───── Data under study

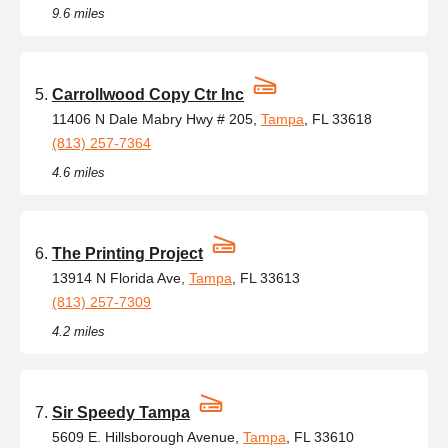
9.6 miles
Carrollwood Copy Ctr Inc
11406 N Dale Mabry Hwy # 205,
Tampa
, FL 33618
(813) 257-7364
4.6 miles
The Printing Project
13914 N Florida Ave,
Tampa
, FL 33613
(813) 257-7309
4.2 miles
Sir Speedy Tampa
5609 E. Hillsborough Avenue,
Tampa
, FL 33610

──────────

_Instructions for the task_:
Copy every entry exactly, leaving out the pictures.

_Result_:
9.6 miles
Carrollwood Copy Ctr Inc
11406 N Dale Mabry Hwy # 205,
Tampa
, FL 33618
(813) 257-7364
4.6 miles
The Printing Project
13914 N Florida Ave,
Tampa
, FL 33613
(813) 257-7309
4.2 miles
Sir Speedy Tampa
5609 E. Hillsborough Avenue,
Tampa
, FL 33610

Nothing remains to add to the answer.